Bredy TW, Barad M. The histone deacetylase inhibitor valproic acid enhances acquisition, extinction, and reconsolidation of conditioned fear. Learn Mem 15: 39-45

Semel Institute for Neuroscience and Human Behavior, UCLA, Los Angeles, California 90095, USA.
Learning & memory (Cold Spring Harbor, N.Y.) (Impact Factor: 3.66). 02/2008; 15(1):39-45. DOI: 10.1101/lm.801108
Source: PubMed


Histone modifications contribute to the epigenetic regulation of gene expression, a process now recognized to be important for the consolidation of long-term memory.

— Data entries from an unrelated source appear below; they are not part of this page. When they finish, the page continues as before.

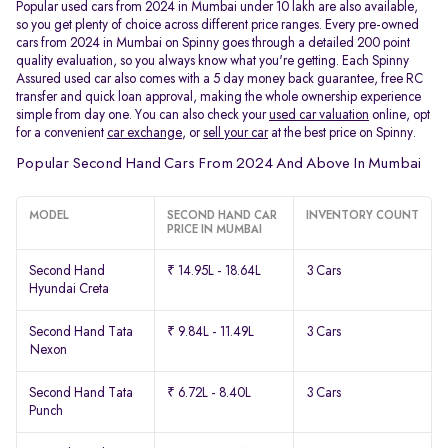
Popular used cars from 2024 in Mumbai under 10 lakh are also available,
so you get plenty of choice across different price ranges. Every pre-owned
cars from 2024 in Mumbai on Spinny goes through a detailed 200 point
quality evaluation, so you always know what you're getting. Each Spinny
Assured used car also comes with a 5 day money back guarantee, free RC
transfer and quick loan approval, making the whole ownership experience
simple from day one. You can also check your
used car valuation
online, opt
for a convenient
car exchange
, or
sell your car
at the best price on Spinny.
Popular Second Hand Cars From 2024 And Above In Mumbai
MODEL
SECOND HAND CAR
INVENTORY COUNT
PRICE IN MUMBAI
Second Hand
₹ 14.95L - 18.64L
3 Cars
Hyundai Creta
Second Hand Tata
₹ 9.84L - 11.49L
3 Cars
Nexon
Second Hand Tata
₹ 6.72L - 8.40L
3 Cars
Punch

Valproic acid (VPA), used for many years as an anticonvulsant and a mood stabilizer, has effects on learning and memory and enhances the extinction of conditioned fear through its function as a histone deacetylase inhibitor (HDAC). Here we report that VPA enhances long-term memory for both acquisition and extinction of cued-fear. Interestingly, VPA enhances extinction, but also enhances renewal of the original conditioned fear when tested in a within-subjects design. This effect appears to be related to a reconsolidation-like process since a single CS reminder in the presence of VPA can enhance long-term memory for the original fear in the context in which fear conditioning takes place. We also show that by modifying the intertrial interval during extinction training, VPA can strengthen reconsolidation of the original fear memory or enhance long-term memory for extinction such that it becomes independent of context. These findings have important implications for the use of HDAC inhibitors as adjuncts to behavior therapy in the treatment of phobia and related anxiety disorders.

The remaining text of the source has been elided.